Hollywood was the logical next step.

“‘I’m ready to make lots of compromises,”‘ Kassovitz told Variety in an English pub in Paris on the eve of “Gothika’s” French release.

“‘I don’t have the same approach toward cinema as Luc Besson. Luc has always been defensive vis-a-vis the Americans; he’s always said it’s like this and no other way. I don’t want to work against the system.”‘

Not that Kassovitz, son of helmer Peter Kassovitz, is an all-out fan of filmmaking a l’americaine.

“‘The Hollywood system doesn’t function very well. Americans spend far too much money because they don’t plan ahead enough. When you are starting with a half-written screenplay, you need lots more people, so an awful lot of money is spent that you don’t see on the screen,”‘ opines the Gallic helmer.

“In France we can make films for half the price. ‘Crimson Rivers’ cost $14 million. When you say 14 in America, they think you are saying 40.”

“Gothika” was a necessary step in the helmer’s ambitious master plan: to co-produce and direct big-budget, European, English-language films with both Euro and U.S. coin.

“It taught me a lot working with Joel Silver, but I also did ‘Gothika’ to show that I can deliver on time and within budget, that I speak English, that I’m polite and that I don’t take drugs — that I am someone to be trusted,” he says.

Kassovitz’s next project will be “‘Babylon Babies,” a $40 million English-lingo sci-fi actioner produced by “Crimson Rivers” producer Alain Goldman and co-produced by Kassovitz’s MNP, in which Goldman recently took a stake. Vincent Cassel is attached to star.

Kassovitz is determined to find American money for the project and has it all worked out as to how the film could be transformed for the U.S. market — he proposes an Americanized version could be created.

“‘They could do a seperate version for the U.S., a new edit, change the title, change the music — that’s not a problem, as long as on the European version I have the final cut. We could make a 2-hour, 10-minute film here and over there it could be reduced to 1 hour, 45 minutes. There would be two films. It’s not been done before because directors are very protective about their films. I’m not like that.”

The helmer also hankers to work with Will Smith on an American movie.

“We’re talking, but it’s early days yet,” he says cautiously.

Kassovitz hasn’t left French film entirely behind, but he has strong opinions on where French cinema has gone wrong. “We’ve moved away from films about people in a kitchen. We represent the end of the New Wave, which went on too long. It lasted 30 years, when it was supposed to just change things and then disappear.

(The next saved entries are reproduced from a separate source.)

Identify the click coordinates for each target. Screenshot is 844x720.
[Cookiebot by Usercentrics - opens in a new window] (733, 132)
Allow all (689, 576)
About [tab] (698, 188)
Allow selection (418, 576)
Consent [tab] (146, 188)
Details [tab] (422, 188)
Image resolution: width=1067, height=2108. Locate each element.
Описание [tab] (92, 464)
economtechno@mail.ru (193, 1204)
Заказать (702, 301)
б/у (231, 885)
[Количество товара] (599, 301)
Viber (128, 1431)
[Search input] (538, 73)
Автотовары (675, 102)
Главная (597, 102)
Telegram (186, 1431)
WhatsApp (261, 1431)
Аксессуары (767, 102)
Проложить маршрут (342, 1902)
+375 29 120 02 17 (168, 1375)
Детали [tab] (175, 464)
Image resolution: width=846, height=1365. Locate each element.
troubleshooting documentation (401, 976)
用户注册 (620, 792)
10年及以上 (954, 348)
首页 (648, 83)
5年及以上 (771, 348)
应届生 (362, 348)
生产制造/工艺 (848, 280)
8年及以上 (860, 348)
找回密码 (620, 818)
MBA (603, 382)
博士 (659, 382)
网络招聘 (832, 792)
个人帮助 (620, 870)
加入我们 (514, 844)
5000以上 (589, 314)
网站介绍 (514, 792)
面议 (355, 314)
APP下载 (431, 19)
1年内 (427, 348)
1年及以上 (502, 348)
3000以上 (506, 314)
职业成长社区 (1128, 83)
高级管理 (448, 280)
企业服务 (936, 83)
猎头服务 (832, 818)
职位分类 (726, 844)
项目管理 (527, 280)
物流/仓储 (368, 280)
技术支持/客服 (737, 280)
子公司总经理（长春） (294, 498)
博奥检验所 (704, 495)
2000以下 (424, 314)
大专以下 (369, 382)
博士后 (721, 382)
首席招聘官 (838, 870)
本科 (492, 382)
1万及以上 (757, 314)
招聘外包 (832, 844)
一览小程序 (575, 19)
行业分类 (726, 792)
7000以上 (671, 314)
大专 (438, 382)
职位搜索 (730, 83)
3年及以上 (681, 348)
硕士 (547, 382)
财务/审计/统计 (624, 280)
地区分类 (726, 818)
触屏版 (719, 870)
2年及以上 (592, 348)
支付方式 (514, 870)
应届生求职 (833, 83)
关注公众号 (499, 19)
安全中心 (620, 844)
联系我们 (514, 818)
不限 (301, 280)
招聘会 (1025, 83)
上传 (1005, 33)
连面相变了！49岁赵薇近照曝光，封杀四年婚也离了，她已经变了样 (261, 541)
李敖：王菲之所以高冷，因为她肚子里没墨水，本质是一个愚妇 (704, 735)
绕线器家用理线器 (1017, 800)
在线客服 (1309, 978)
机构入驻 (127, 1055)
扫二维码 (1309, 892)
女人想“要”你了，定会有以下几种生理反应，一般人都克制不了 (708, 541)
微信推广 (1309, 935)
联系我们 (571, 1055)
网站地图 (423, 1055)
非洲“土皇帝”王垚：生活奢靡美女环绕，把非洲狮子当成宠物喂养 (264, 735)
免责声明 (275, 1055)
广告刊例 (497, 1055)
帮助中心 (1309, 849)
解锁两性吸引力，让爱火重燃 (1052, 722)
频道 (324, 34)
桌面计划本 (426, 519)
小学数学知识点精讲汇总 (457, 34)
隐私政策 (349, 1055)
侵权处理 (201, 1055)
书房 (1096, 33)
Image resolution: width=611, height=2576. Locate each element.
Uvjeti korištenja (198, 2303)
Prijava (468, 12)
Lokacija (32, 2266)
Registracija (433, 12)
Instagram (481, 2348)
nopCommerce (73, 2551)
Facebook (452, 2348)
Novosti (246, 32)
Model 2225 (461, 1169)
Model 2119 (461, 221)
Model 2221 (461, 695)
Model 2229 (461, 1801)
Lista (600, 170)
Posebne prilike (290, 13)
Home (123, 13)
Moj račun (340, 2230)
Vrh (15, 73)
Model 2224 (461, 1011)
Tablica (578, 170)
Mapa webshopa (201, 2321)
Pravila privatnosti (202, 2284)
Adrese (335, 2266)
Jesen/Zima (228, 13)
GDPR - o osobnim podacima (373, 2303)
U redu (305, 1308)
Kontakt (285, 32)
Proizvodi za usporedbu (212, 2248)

“Instead French cinema became intellectual cinema, which chases its own tail. When the New Wave made good films they were very good, but the system produced many more bad, boring films than good ones.”

Young French filmmakers today have a different approach, Kassovitz says.

“We like cinema and we like making films and we don’t make a big deal about being French If a film’s to do with French history, we’ll shoot it in French, but if it’s an action film we’re equally happy shooting it in English.

“If French cinema didn’t change it would die. It is changing, and that’s a very good thing.”